-- WHAT YOU WILL DO --
What the response needs is every record, repeated verbatim, and no images.

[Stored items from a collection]
+-------+

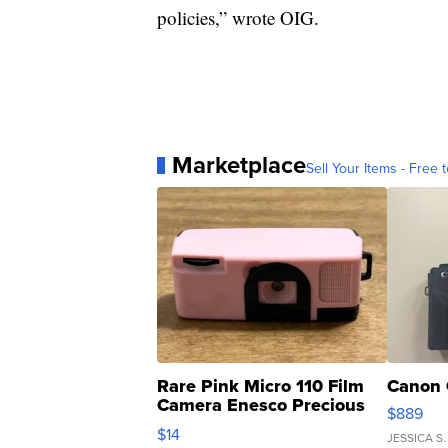
policies,” wrote OIG.
Marketplace
Sell Your Items - Free t
Rare Pink Micro 110 Film
Canon 
Camera Enesco Precious
$889
Moments TD4
$14
JESSICA S.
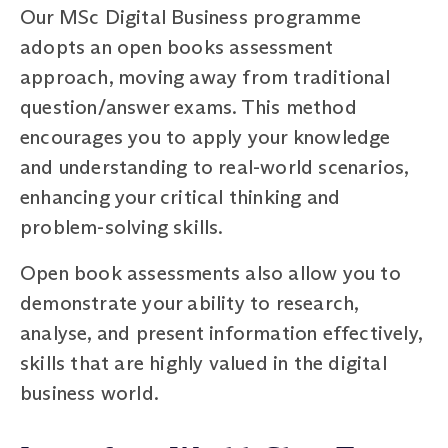
Our MSc Digital Business programme
adopts an open books assessment
approach, moving away from traditional
question/answer exams. This method
encourages you to apply your knowledge
and understanding to real-world scenarios,
enhancing your critical thinking and
problem-solving skills.
Open book assessments also allow you to
demonstrate your ability to research,
analyse, and present information effectively,
skills that are highly valued in the digital
business world.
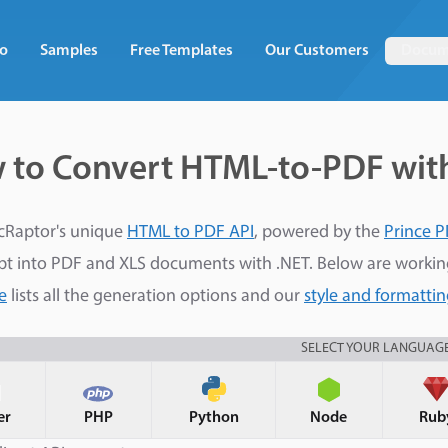
o
Samples
Free Templates
Our Customers
Docum
 to Convert HTML-to-PDF wit
cRaptor's unique
HTML to PDF API
, powered by the
Prince P
pt into PDF and XLS documents with .NET. Below are worki
e
lists all the generation options and our
style and formatti
SELECT YOUR LANGUAG
er
PHP
Python
Node
Rub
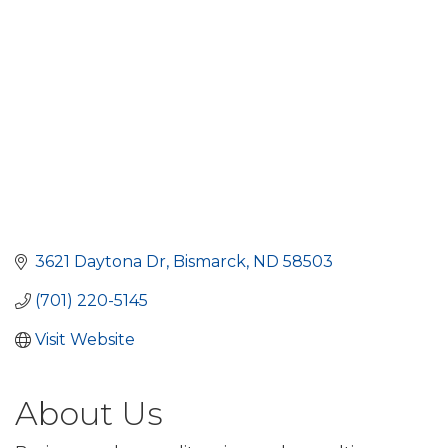
3621 Daytona Dr
Bismarck
ND
58503
(701) 220-5145
Visit Website
About Us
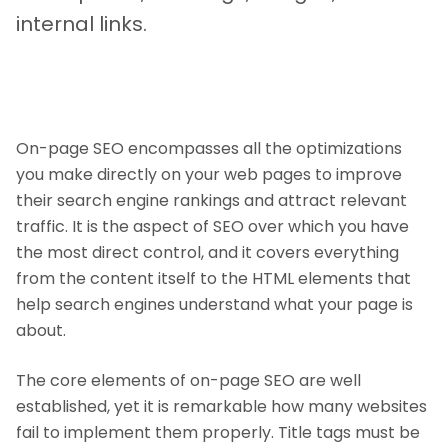
internal links.
On-page SEO encompasses all the optimizations
you make directly on your web pages to improve
their search engine rankings and attract relevant
traffic. It is the aspect of SEO over which you have
the most direct control, and it covers everything
from the content itself to the HTML elements that
help search engines understand what your page is
about.
The core elements of on-page SEO are well
established, yet it is remarkable how many websites
fail to implement them properly. Title tags must be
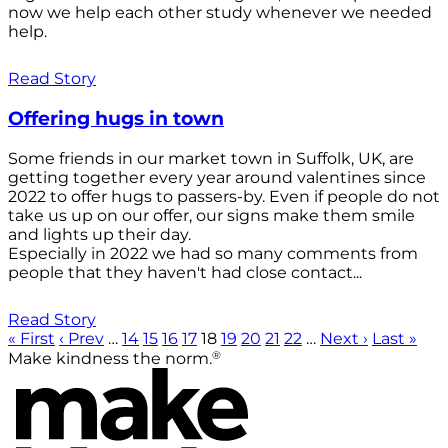
now we help each other study whenever we needed
help.
Read Story
Offering hugs in town
Some friends in our market town in Suffolk, UK, are
getting together every year around valentines since
2022 to offer hugs to passers-by. Even if people do not
take us up on our offer, our signs make them smile
and lights up their day.
Especially in 2022 we had so many comments from
people that they haven't had close contact...
Read Story
« First
‹ Prev
…
14
15
16
17
18
19
20
21
22
…
Next ›
Last »
®
Make kindness the norm.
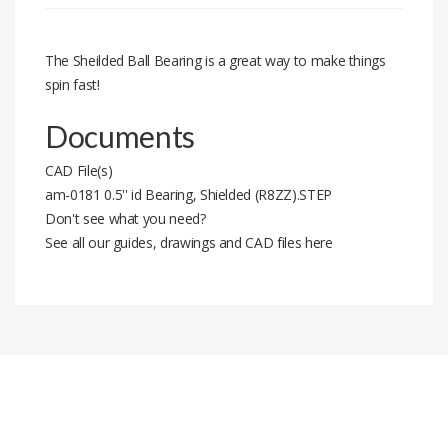
The Sheilded Ball Bearing is a great way to make things
spin fast!
Documents
CAD File(s)
am-0181 0.5'' id Bearing, Shielded (R8ZZ).STEP
Don't see what you need?
See all our guides, drawings and CAD files here
Stock code
am-0181
#
Installment Amount
Total Price
2
3.96 $
7.92 $
3
2.68 $
8.05 $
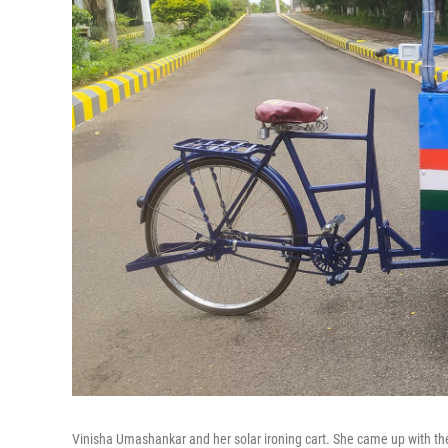
Vinisha Umashankar and her solar ironing cart. She came up with t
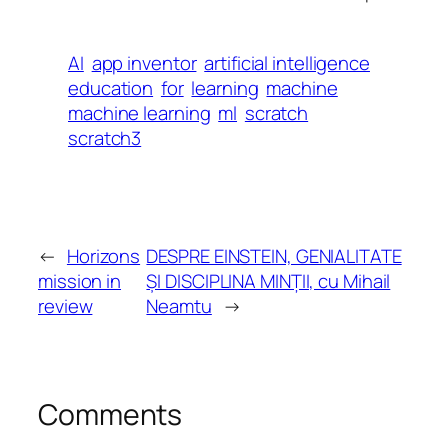
AI
app inventor
artificial intelligence
education
for
learning
machine
machine learning
ml
scratch
scratch3
←
Horizons
DESPRE EINSTEIN, GENIALITATE
mission in
ȘI DISCIPLINA MINȚII, cu Mihail
review
Neamtu
→
Comments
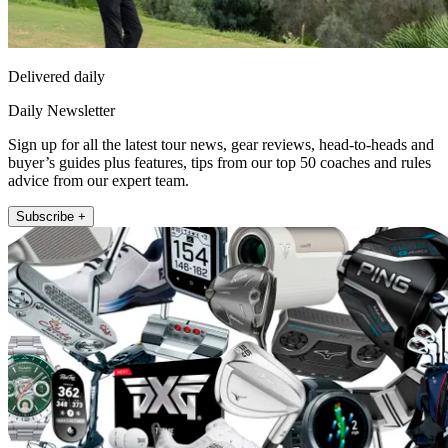
Delivered daily
Daily Newsletter
Sign up for all the latest tour news, gear reviews, head-to-heads and
buyer’s guides plus features, tips from our top 50 coaches and rules
advice from our expert team.
Subscribe +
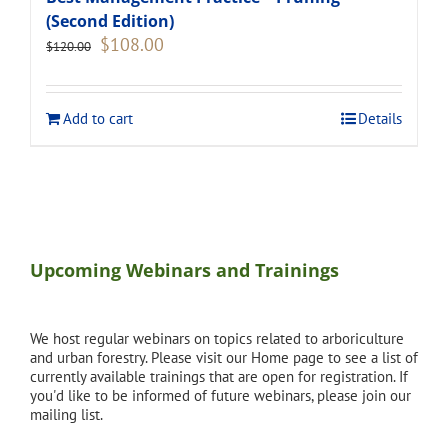
(Second Edition)
Original
Current
$
108.00
$
120.00
price
price
was:
is:
$120.00.
$108.00.
Add to cart
Details
Upcoming Webinars and Trainings
We host regular webinars on topics related to arboriculture
and urban forestry. Please visit our Home page to see a list of
currently available trainings that are open for registration. If
you'd like to be informed of future webinars, please join our
mailing list.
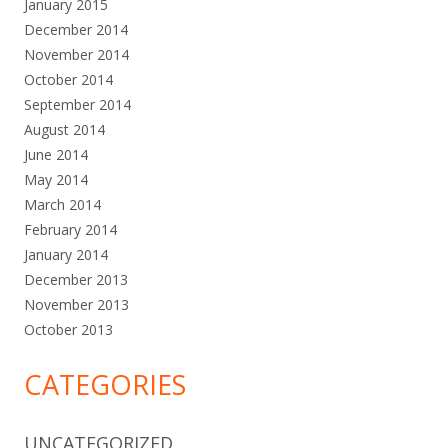
January 2015
December 2014
November 2014
October 2014
September 2014
August 2014
June 2014
May 2014
March 2014
February 2014
January 2014
December 2013
November 2013
October 2013
CATEGORIES
UNCATEGORIZED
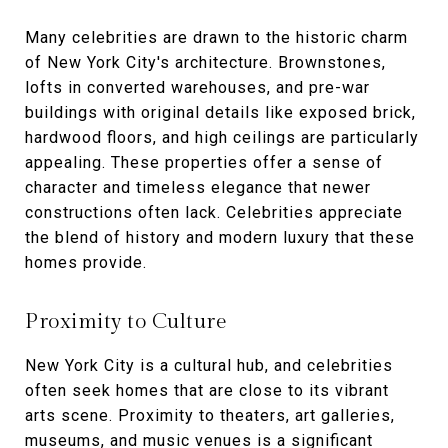
Many celebrities are drawn to the historic charm
of New York City's architecture. Brownstones,
lofts in converted warehouses, and pre-war
buildings with original details like exposed brick,
hardwood floors, and high ceilings are particularly
appealing. These properties offer a sense of
character and timeless elegance that newer
constructions often lack. Celebrities appreciate
the blend of history and modern luxury that these
homes provide.
Proximity to Culture
New York City is a cultural hub, and celebrities
often seek homes that are close to its vibrant
arts scene. Proximity to theaters, art galleries,
museums, and music venues is a significant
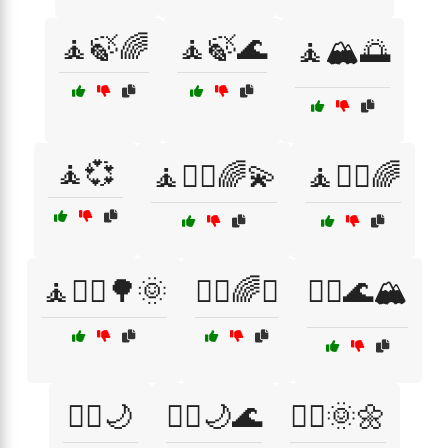
🧘🍃🌈
🧘🍃🌊
🧘🏔️🌅
🧘💞
🧘🧘‍♀️🌈💫
🧘🧘‍♂️🌈
🧘🧘‍♂️🌳🌞
🧘‍♀️🌈✨
🧘‍♀️🌊🏔️
🧘‍♀️🌙
🧘‍♀️🌙🌊
🧘‍♀️🌞🌼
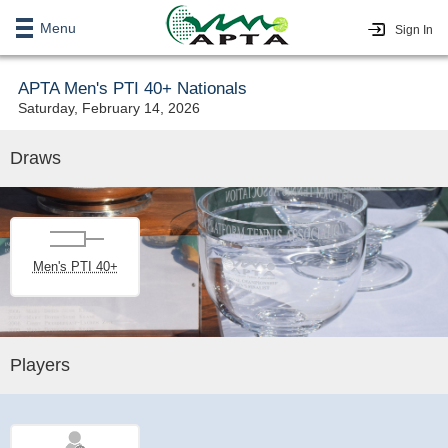
Menu
Sign In
APTA Men's PTI 40+ Nationals
Saturday, February 14, 2026
Draws
Men's PTI 40+
Players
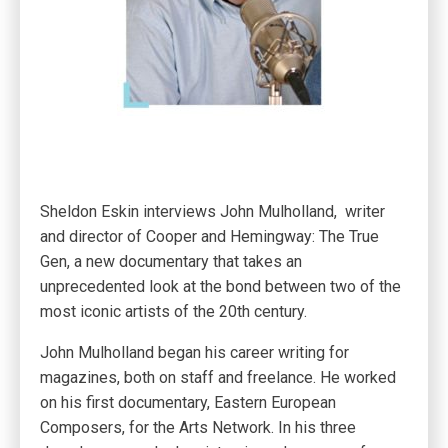
Sheldon Eskin interviews John Mulholland, writer
and director of Cooper and Hemingway: The True
Gen, a new documentary that takes an
unprecedented look at the bond between two of the
most iconic artists of the 20th century.
John Mulholland began his career writing for
magazines, both on staff and freelance. He worked
on his first documentary, Eastern European
Composers, for the Arts Network. In his three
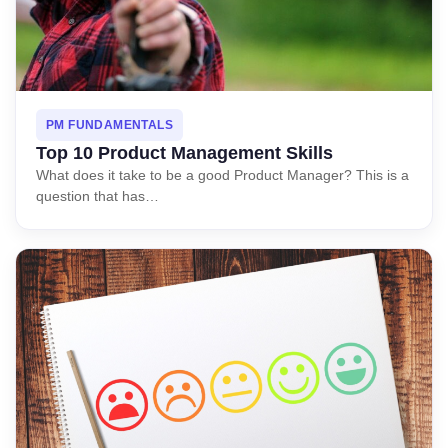
PM FUNDAMENTALS
Top 10 Product Management Skills
What does it take to be a good Product Manager? This is a
question that has…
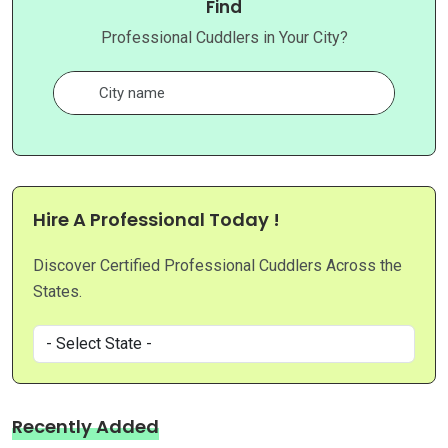
Find
Professional Cuddlers in Your City?
Hire A Professional Today !
Discover Certified Professional Cuddlers Across the
States.
Recently Added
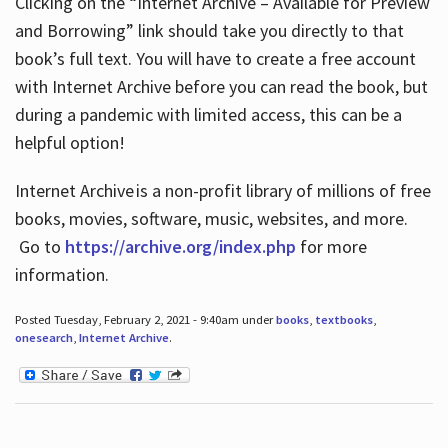
Clicking on the “Internet Archive – Available for Preview
and Borrowing” link should take you directly to that
book’s full text. You will have to create a free account
with Internet Archive before you can read the book, but
during a pandemic with limited access, this can be a
helpful option!
Internet Archive is a non-profit library of millions of free
books, movies, software, music, websites, and more.
Go to
https://archive.org/index.php
for more
information.
Posted Tuesday, February 2, 2021 - 9:40am under
books
,
textbooks
,
onesearch
,
Internet Archive
.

+-------+

-- RESPONSE --
policies,” wrote OIG.
Marketplace
Sell Your Items - Free t
Rare Pink Micro 110 Film
Canon 
Camera Enesco Precious
$889
Moments TD4
$14
JESSICA S.
Our MSc Digital Business programme
adopts an open books assessment
approach, moving away from traditional
question/answer exams. This method
encourages you to apply your knowledge
and understanding to real-world scenarios,
enhancing your critical thinking and
problem-solving skills.
Open book assessments also allow you to
demonstrate your ability to research,
analyse, and present information effectively,
skills that are highly valued in the digital
business world.
o
Samples
Free Templates
Our Customers
Docum
 to Convert HTML-to-PDF wit
cRaptor's unique
HTML to PDF API
, powered by the
Prince P
pt into PDF and XLS documents with .NET. Below are worki
e
lists all the generation options and our
style and formatti
SELECT YOUR LANGUAG
er
PHP
Python
Node
Rub
3621 Daytona Dr
Bismarck
ND
58503
(701) 220-5145
Visit Website
About Us
internal links.
On-page SEO encompasses all the optimizations
you make directly on your web pages to improve
their search engine rankings and attract relevant
traffic. It is the aspect of SEO over which you have
the most direct control, and it covers everything
from the content itself to the HTML elements that
help search engines understand what your page is
about.
The core elements of on-page SEO are well
established, yet it is remarkable how many websites
fail to implement them properly. Title tags must be
now we help each other study whenever we needed
help.
Read Story
Offering hugs in town
Some friends in our market town in Suffolk, UK, are
getting together every year around valentines since
2022 to offer hugs to passers-by. Even if people do not
take us up on our offer, our signs make them smile
and lights up their day.
Especially in 2022 we had so many comments from
people that they haven't had close contact...
Read Story
« First
‹ Prev
…
14
15
16
17
18
19
20
21
22
…
Next ›
Last »
®
Make kindness the norm.
The Sheilded Ball Bearing is a great way to make things
spin fast!
Documents
CAD File(s)
am-0181 0.5'' id Bearing, Shielded (R8ZZ).STEP
Don't see what you need?
See all our guides, drawings and CAD files here
Stock code
am-0181
#
Installment Amount
Total Price
2
3.96 $
7.92 $
3
2.68 $
8.05 $
Vinisha Umashankar and her solar ironing cart. She came up with t
AI
app inventor
artificial intelligence
education
for
learning
machine
machine learning
ml
scratch
scratch3
←
Horizons
DESPRE EINSTEIN, GENIALITATE
mission in
ȘI DISCIPLINA MINȚII, cu Mihail
review
Neamtu
→
Comments
Delivered daily
Daily Newsletter
Sign up for all the latest tour news, gear reviews, head-to-heads and
buyer’s guides plus features, tips from our top 50 coaches and rules
advice from our expert team.
Subscribe +
(Second Edition)
Original
Current
$
108.00
$
120.00
price
price
was:
is:
$120.00.
$108.00.
Add to cart
Details
Upcoming Webinars and Trainings
We host regular webinars on topics related to arboriculture
and urban forestry. Please visit our Home page to see a list of
currently available trainings that are open for registration. If
you'd like to be informed of future webinars, please join our
mailing list.
January 2015
December 2014
November 2014
October 2014
September 2014
August 2014
June 2014
May 2014
March 2014
February 2014
January 2014
December 2013
November 2013
October 2013
CATEGORIES
UNCATEGORIZED
Many celebrities are drawn to the historic charm
of New York City's architecture. Brownstones,
lofts in converted warehouses, and pre-war
buildings with original details like exposed brick,
hardwood floors, and high ceilings are particularly
appealing. These properties offer a sense of
character and timeless elegance that newer
constructions often lack. Celebrities appreciate
the blend of history and modern luxury that these
homes provide.
Proximity to Culture
New York City is a cultural hub, and celebrities
often seek homes that are close to its vibrant
arts scene. Proximity to theaters, art galleries,
museums, and music venues is a significant
🧘🍃🌈
🧘🍃🌊
🧘🏔️🌅
🧘💞
🧘🧘‍♀️🌈💫
🧘🧘‍♂️🌈
🧘🧘‍♂️🌳🌞
🧘‍♀️🌈✨
🧘‍♀️🌊🏔️
🧘‍♀️🌙
🧘‍♀️🌙🌊
🧘‍♀️🌞🌼
Menu
Sign In
APTA Men's PTI 40+ Nationals
Saturday, February 14, 2026
Draws
Men's PTI 40+
Players
Sheldon Eskin interviews John Mulholland, writer
and director of Cooper and Hemingway: The True
Gen, a new documentary that takes an
unprecedented look at the bond between two of the
most iconic artists of the 20th century.
John Mulholland began his career writing for
magazines, both on staff and freelance. He worked
on his first documentary, Eastern European
Composers, for the Arts Network. In his three
PM FUNDAMENTALS
Top 10 Product Management Skills
What does it take to be a good Product Manager? This is a
question that has…
Find
Professional Cuddlers in Your City?
Hire A Professional Today !
Discover Certified Professional Cuddlers Across the
States.
Recently Added
Clicking on the “Internet Archive – Available for Preview
and Borrowing” link should take you directly to that
book’s full text. You will have to create a free account
with Internet Archive before you can read the book, but
during a pandemic with limited access, this can be a
helpful option!
Internet Archive is a non-profit library of millions of free
books, movies, software, music, websites, and more.
Go to
https://archive.org/index.php
for more
information.
Posted Tuesday, February 2, 2021 - 9:40am under
books
,
textbooks
,
onesearch
,
Internet Archive
.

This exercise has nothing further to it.